**WORK REQUIRED**
Retype all the records below exactly as they are, with no image carried over.

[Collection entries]
+--

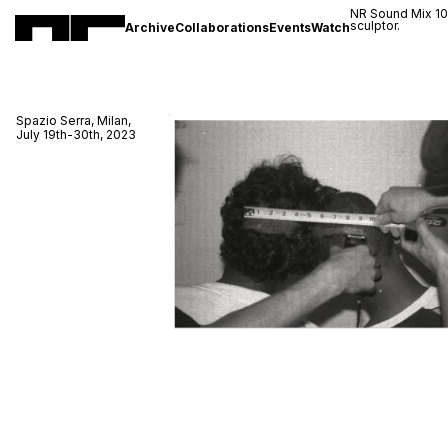
NR Sound Mix 1
sculptor.
Archive
Collaborations
Events
Watch
Spazio Serra, Milan,
July 19th-30th, 2023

+--

**EXERCISE RESPONSE**
NR Sound Mix 1
sculptor.
Archive
Collaborations
Events
Watch
Spazio Serra, Milan,
July 19th-30th, 2023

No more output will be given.